I had spent the last couple hours driving through miles of large-scale fruit farming, arid hills, and sketchy looking industrial towns populated by migrant workers. The moon was rising, it was getting dark, and I was tired with no place to sleep. Instinct told me to keep driving to a place that seemed safer. I had read that the approaching town of Solvang was a quaint touristy town founded by the Danish 100 years previously, and I decided that seemed like a more likely place to find a quiet side street. The highway turned off and as I entered the downtown core of Solvang, my jaw dropped. Maybe I had had a car accident, died, and woken up in an alternate universe with a strong resemblance to a tourist section of Switzerland. Every building looked like an alpine ski-hut. There were Danish bakeries and cafes, European groceries, museums honouring Hans Christian Anderson, beautiful lush parks, Danish-speaking people on the street, and everything was clean and covered in white mini-lights. I parked, wandered, and slept that night on a side-street in the safest-feeling town I’d been in thus far.
The next day I was sitting outside a coffee shop, fruitlessly surfing the internet, when I came across a woman’s blog about free things to do in Solvang. Skimming through it I saw a name I recognized. “Free tours of Monty Roberts’ ranch and horse training facility.”
MONTY ROBERTS THE HORSE WHISPERER?? I had read his autobiography right before I left Ontario! My favourite personal-growth author and philosopher, Martha Beck, trained with him at his ranch. It’s HERE?? I looked at the directions. IT’S TWO FRICKING MINUTES DOWN THE ROAD! I had PASSED it, coming in. You’ve got to be kidding me.
I packed up and headed out.
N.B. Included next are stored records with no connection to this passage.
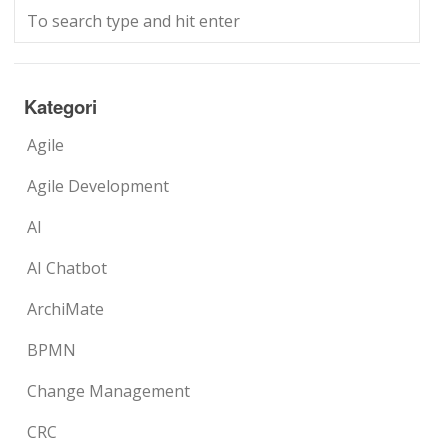
Kategori
Agile
Agile Development
AI
AI Chatbot
ArchiMate
BPMN
Change Management
CRC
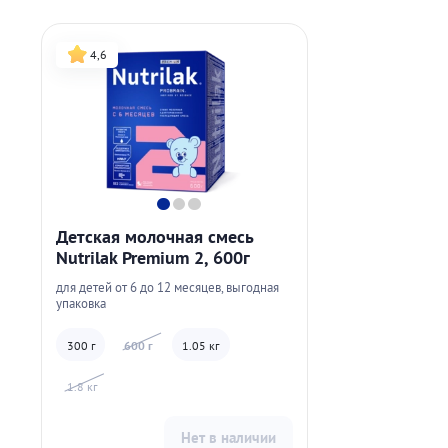
4,6
Детская молочная смесь
Nutrilak Premium 2, 600г
для детей от 6 до 12 месяцев, выгодная
упаковка
300 г
600 г
1.05 кг
1.8 кг
Нет в наличии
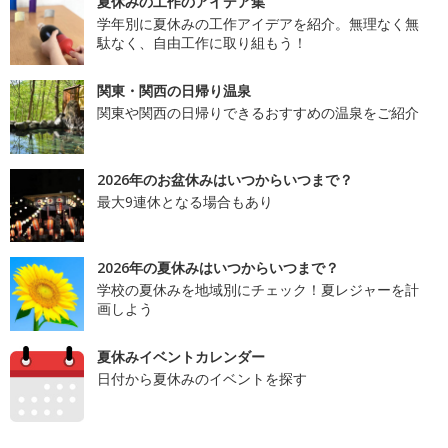
夏休みの工作のアイデア集
学年別に夏休みの工作アイデアを紹介。無理なく無
駄なく、自由工作に取り組もう！
関東・関西の日帰り温泉
関東や関西の日帰りできるおすすめの温泉をご紹介
2026年のお盆休みはいつからいつまで？
最大9連休となる場合もあり
2026年の夏休みはいつからいつまで？
学校の夏休みを地域別にチェック！夏レジャーを計
画しよう
夏休みイベントカレンダー
日付から夏休みのイベントを探す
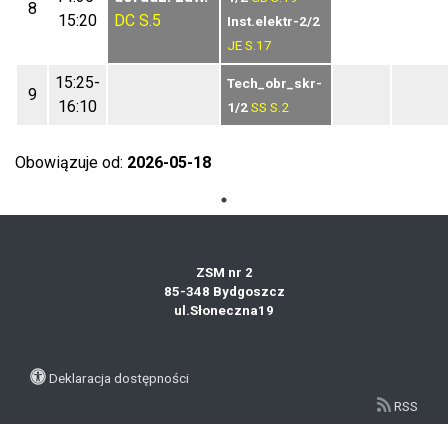
8
15:20
DC
S.5
Inst.elektr-2/2
JE
S.17
15:25-
Tech_obr_skr-
9
16:10
1/2
SS
S.2
Obowiązuje od:
2026-05-18
ZSM nr 2
85-348 Bydgoszcz
ul.Słoneczna19
Deklaracja dostępności
RSS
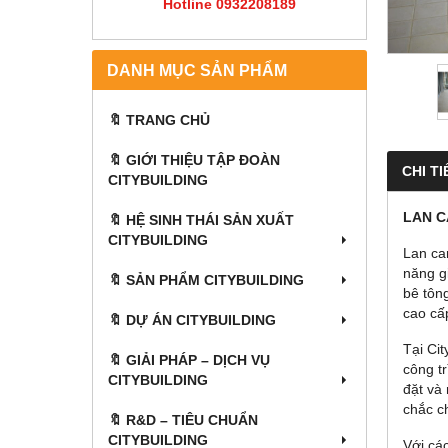
Hotline 0932208189
DANH MỤC SẢN PHẨM
🔖 TRANG CHỦ
🔖 GIỚI THIỆU TẬP ĐOÀN
CHI TI
CITYBUILDING
LAN C
🔖 HỆ SINH THÁI SẢN XUẤT
CITYBUILDING
Lan ca
năng g
🔖 SẢN PHẨM CITYBUILDING
bê tông
cao cấ
🔖 DỰ ÁN CITYBUILDING
Tại Ci
🔖 GIẢI PHÁP – DỊCH VỤ
công tr
CITYBUILDING
đặt và 
chắc c
🔖​​​​​​​ R&D – TIÊU CHUẨN
CITYBUILDING
Với cá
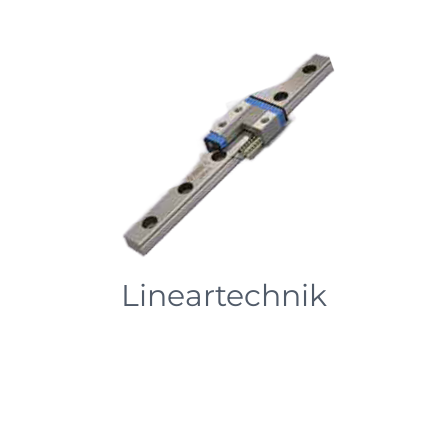
Lineartechnik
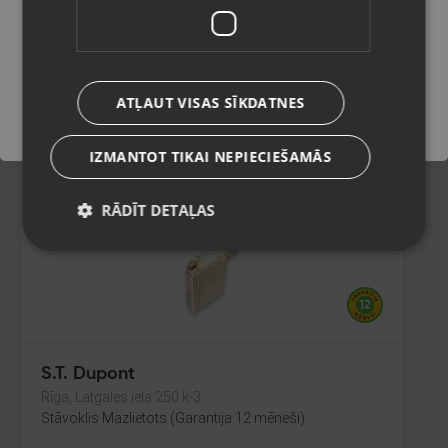
Daugavpils, Saules iela 55
Stāvoklis Jauns (Garantija 24 mēneši)
Saglabāt
ATĻAUT VISAS SĪKDATNES
35.00
€
IZMANTOT TIKAI NEPIECIEŠAMĀS
RĀDĪT DETAĻAS
S.T. Dupont
Rīga, Latgales iela 250 k-3
Stāvoklis Mazlietots (Garantija 12 mēneši)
At the entrance to the ranch was a large wrought iron gate that was closed. Damn. Not again. I got out and strolled up to the gate for a closer look. It was at that point that I saw the phone panel set into the stone pillar beside the gate. On the panel was a sign saying “push button to open gate.” I did. The gate swung open soundlessly. I quickly hopped in my car and drove down a long tree-lined lane. The ranch is nestled into hills and vineyards. Signs in a small parking lot led me to a stone building with a visitor sign-in book and liability waivers (naturally). An older couple from L.A.
was filling out forms. We seemed to be the only tourists that day. Grabbing a photocopied map, we headed into the complex, where one can wander around pens, stables, buildings, and racetracks. Students were working with a horse, trying to teach her to go in and out of a horse trailer. Mexican stable hands were cleaning and walking horses. It was very quiet, and very beautiful – hedges instead of fences, and stalls are bookended by flowering bushes and trees. It almost feels like a peaceful park, except with horses and stables.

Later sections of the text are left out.